Military Firefighters Help Train Iraqi Responders
May 08, 2010
BAGHDAD, Iraq — Two U.S. Soldiers here have spent nearly a year working to boost not only the capabilities of Iraqi firefighters but their standing and reputation in the community as well.
According to Lt. Col. Gary Esson, the senior fire service advisor and a native of Joplin, Mo., and Spc. Michael Burris, a fire service advisor and Fayetteville, N.C., native, both with the 414th Civil Affairs Battalion, Provincial Reconstruction Team – Baghdad, the first step was to improve living standards inside Iraqi fire stations.

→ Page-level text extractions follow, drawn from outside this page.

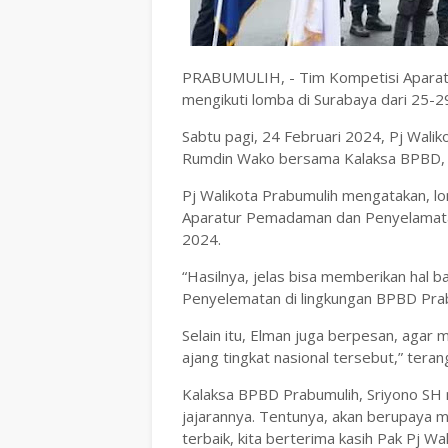
PRABUMULIH, - Tim Kompetisi Aparat
mengikuti lomba di Surabaya dari 25-2
Sabtu pagi, 24 Februari 2024, Pj Wali
Rumdin Wako bersama Kalaksa BPBD, 
Pj Walikota Prabumulih mengatakan, l
Aparatur Pemadaman dan Penyelamatan
2024.
“Hasilnya, jelas bisa memberikan hal
Penyelematan di lingkungan BPBD Prab
Selain itu, Elman juga berpesan, agar 
ajang tingkat nasional tersebut,” teran
Kalaksa BPBD Prabumulih, Sriyono SH me
jajarannya. Tentunya, akan berupaya m
terbaik, kita berterima kasih Pak Pj W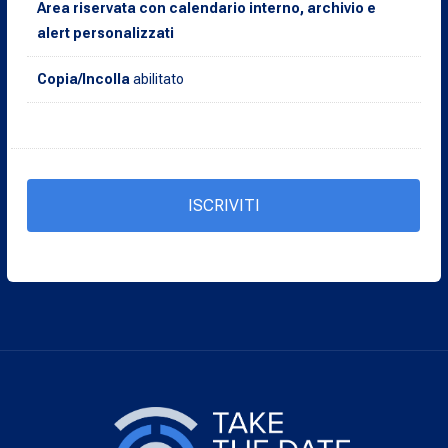
Area riservata con calendario interno, archivio e
alert personalizzati
Copia/Incolla
abilitato
ISCRIVITI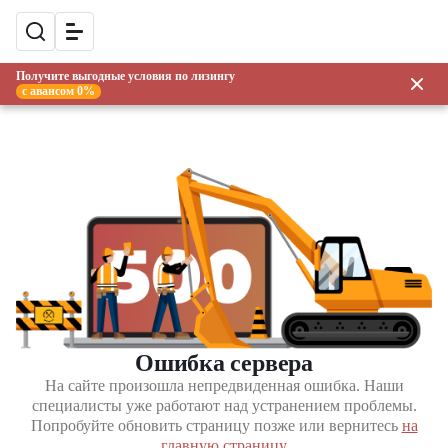
Получите выгодные условия по лизингу
с авансом 0%
Ошибка сервера
На сайте произошла непредвиденная ошибка. Наши
специалисты уже работают над устранением проблемы.
Попробуйте обновить страницу позже или вернитесь
на
главную страницу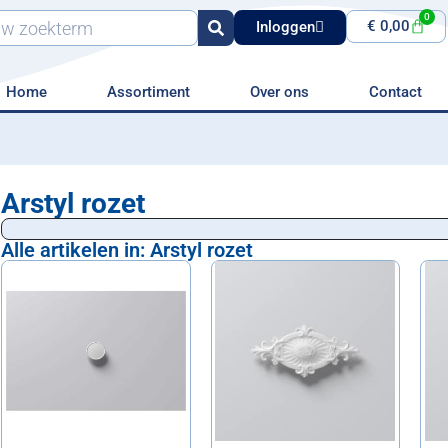
0
€
0,00
Inloggen
Home
Assortiment
Over ons
Contact
Arstyl rozet
Alle artikelen in: Arstyl rozet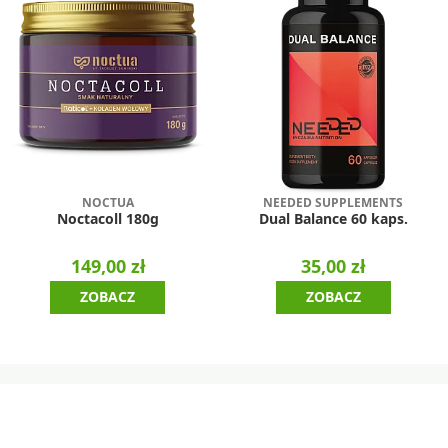
NOCTUA
NEEDED SUPPLEMENTS
Noctacoll 180g
Dual Balance 60 kaps.
149,00 zł
35,00 zł
ZOBACZ
ZOBACZ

“If there was an (American Base) closing, we would contact them for any furniture that they would give up,” said Esson. “Items like desks, beds and chairs, your basic living items.”
The second step was to get the Iraqi firefighters proper recognition throughout the local community. According to Esson, Iraqi firefighters are not held in the same high regard as the police.
An opportunity for the second step came May 2, in the form of a “Camping Day” sponsored by the 72nd Joint Area Support Group. Visiting Iraqi Boy and Girl Scouts had the opportunity to participate in events that included fire safety.
“It gets kids excited seeing what emergency services are doing,” said Esson. “Iraqi kids are the future of the country, they are the next generation. They will grow to trust the fire department and hopefully put trust in other government services.”
The fire safety presentation was a joint effort between Soldiers assigned to the 414th CA Bn., firefighters with Kellogg, Brown and Root Inc. and Iraqi firefighters. They worked together to demonstrate various pieces of fire-fighting and safety equipment and also gave helpful tips on what to do in case of a fire.
“It is important that the public be aware of the fire department and look up to them,” said Burris. “This is the first time they took it upon themselves to show the public who they are.”
Burris has worked alongside the Iraqi firemen and said he enjoyed spending time with them and building bonds with his fellow firemen.
“They are firefighters, like the guys back home where I work. They are good people,” said Burris. “They put themselves in harm’s way every time they go out. If they are willing to get shot working for their people, I will do my best to get them the training and equipment they need.”